→ **What to work on**: From the line containing "là 28 Thảo Điề" to the line containing "ara suprir a" in the records below, set down every line exactly as it stands, both ends included, and skip the pictures.

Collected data
· · · · · · ·
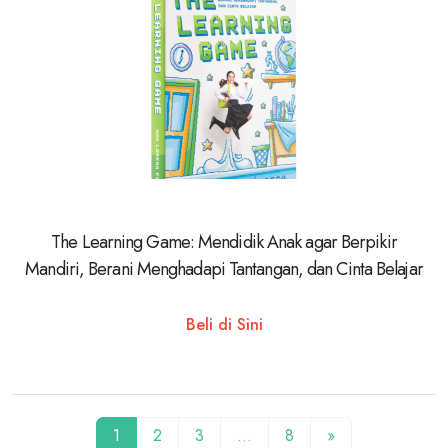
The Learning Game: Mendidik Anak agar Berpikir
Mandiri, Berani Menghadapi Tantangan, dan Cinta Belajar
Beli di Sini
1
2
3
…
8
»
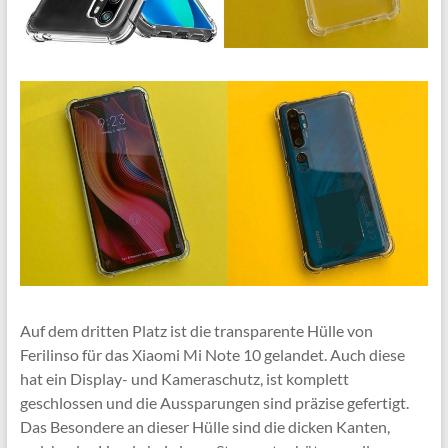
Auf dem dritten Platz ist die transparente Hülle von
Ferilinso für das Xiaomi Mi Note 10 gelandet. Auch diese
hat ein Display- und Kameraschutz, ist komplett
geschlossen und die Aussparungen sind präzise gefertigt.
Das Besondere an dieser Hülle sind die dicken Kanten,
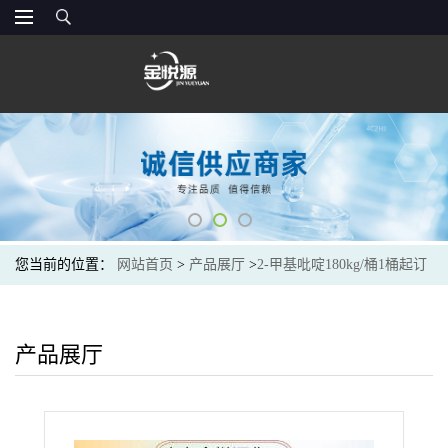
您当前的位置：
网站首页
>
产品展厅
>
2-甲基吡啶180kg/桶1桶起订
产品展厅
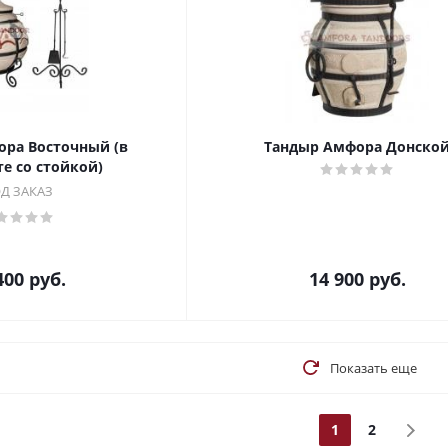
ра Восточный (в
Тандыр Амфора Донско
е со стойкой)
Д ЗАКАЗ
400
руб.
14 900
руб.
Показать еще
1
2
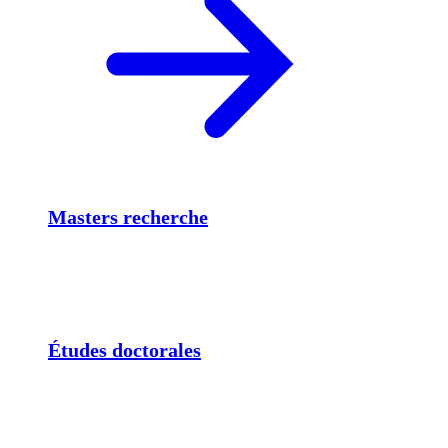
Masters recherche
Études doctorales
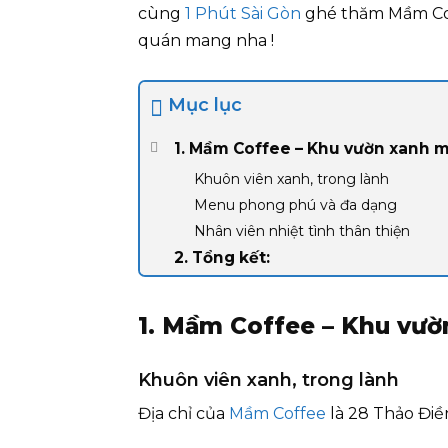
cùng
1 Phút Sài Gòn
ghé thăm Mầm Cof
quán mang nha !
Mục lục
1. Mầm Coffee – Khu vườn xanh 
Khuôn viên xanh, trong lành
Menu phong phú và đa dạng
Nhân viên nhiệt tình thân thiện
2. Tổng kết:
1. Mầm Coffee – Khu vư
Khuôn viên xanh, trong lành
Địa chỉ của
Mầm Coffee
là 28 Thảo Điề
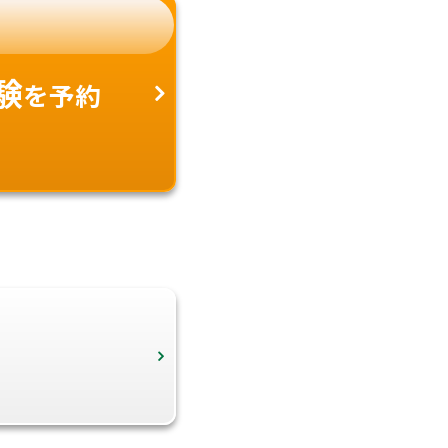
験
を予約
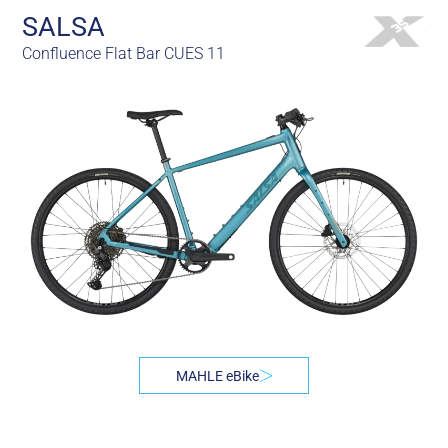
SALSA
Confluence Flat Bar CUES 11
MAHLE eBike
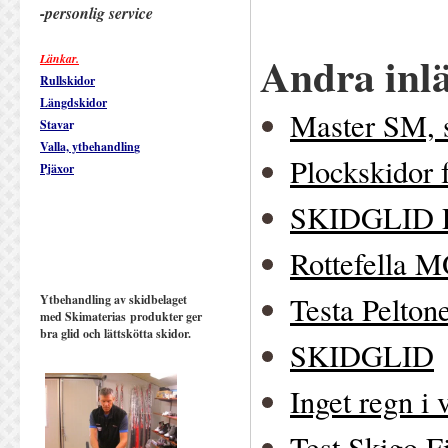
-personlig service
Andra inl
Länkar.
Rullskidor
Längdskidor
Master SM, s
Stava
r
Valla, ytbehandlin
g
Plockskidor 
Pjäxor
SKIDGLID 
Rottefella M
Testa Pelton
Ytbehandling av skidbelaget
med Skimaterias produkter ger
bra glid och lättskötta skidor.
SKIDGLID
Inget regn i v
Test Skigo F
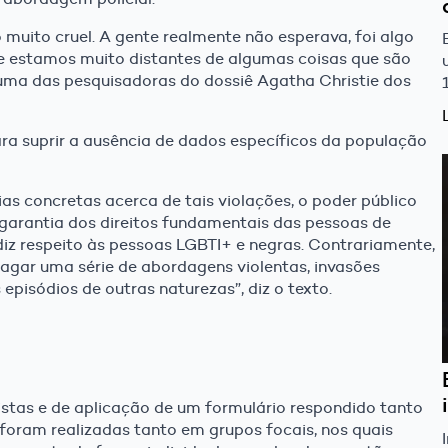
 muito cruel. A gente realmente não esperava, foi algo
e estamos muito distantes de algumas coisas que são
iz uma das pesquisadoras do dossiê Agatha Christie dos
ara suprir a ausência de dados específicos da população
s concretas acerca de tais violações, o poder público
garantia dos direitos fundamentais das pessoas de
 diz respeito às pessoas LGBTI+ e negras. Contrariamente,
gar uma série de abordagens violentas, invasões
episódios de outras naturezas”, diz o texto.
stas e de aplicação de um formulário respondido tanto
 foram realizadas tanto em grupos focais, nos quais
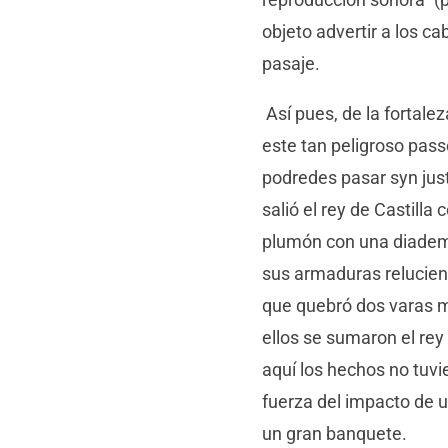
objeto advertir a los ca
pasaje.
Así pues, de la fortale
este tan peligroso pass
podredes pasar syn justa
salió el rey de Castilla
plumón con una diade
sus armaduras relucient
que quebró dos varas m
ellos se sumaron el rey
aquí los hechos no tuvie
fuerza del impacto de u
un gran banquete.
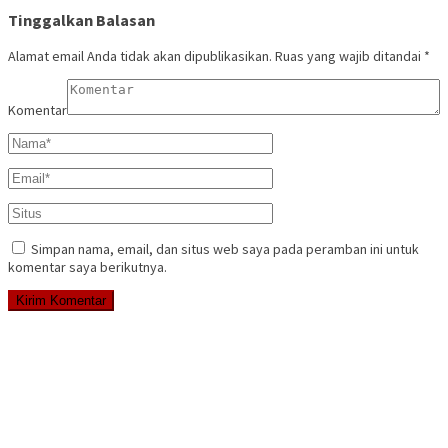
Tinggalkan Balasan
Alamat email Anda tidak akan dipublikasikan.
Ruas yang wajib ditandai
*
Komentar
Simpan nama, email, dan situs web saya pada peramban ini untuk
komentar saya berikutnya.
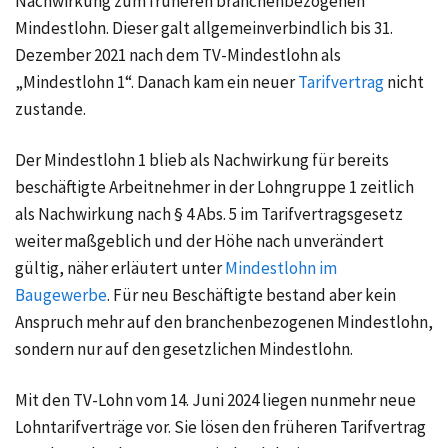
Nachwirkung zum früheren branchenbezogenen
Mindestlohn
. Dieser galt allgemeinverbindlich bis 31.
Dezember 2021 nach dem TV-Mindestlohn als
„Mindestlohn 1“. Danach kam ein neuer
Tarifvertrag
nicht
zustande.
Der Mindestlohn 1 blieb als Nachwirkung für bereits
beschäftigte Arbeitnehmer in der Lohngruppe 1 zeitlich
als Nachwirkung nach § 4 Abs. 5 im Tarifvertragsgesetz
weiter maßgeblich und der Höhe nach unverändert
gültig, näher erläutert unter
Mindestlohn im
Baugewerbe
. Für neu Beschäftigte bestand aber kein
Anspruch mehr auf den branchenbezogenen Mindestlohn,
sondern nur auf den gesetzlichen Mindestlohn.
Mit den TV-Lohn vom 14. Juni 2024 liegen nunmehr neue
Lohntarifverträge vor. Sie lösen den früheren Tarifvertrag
· · · · · · ·
→ **Output below**:
là 28 Thảo Điề
験
を予約
SALSA
Confluence Flat Bar CUES 11
MAHLE eBike
-personlig service
Andra inl
Länkar.
Rullskidor
Längdskidor
Master SM, s
Stava
r
Valla, ytbehandlin
g
Plockskidor 
Pjäxor
SKIDGLID 
Rottefella M
Testa Pelton
Ytbehandling av skidbelaget
med Skimaterias produkter ger
bra glid och lättskötta skidor.
SKIDGLID
Inget regn i v
Test Skigo F
 muito cruel. A gente realmente não esperava, foi algo
e estamos muito distantes de algumas coisas que são
iz uma das pesquisadoras do dossiê Agatha Christie dos
ara suprir a ausência de dados específicos da população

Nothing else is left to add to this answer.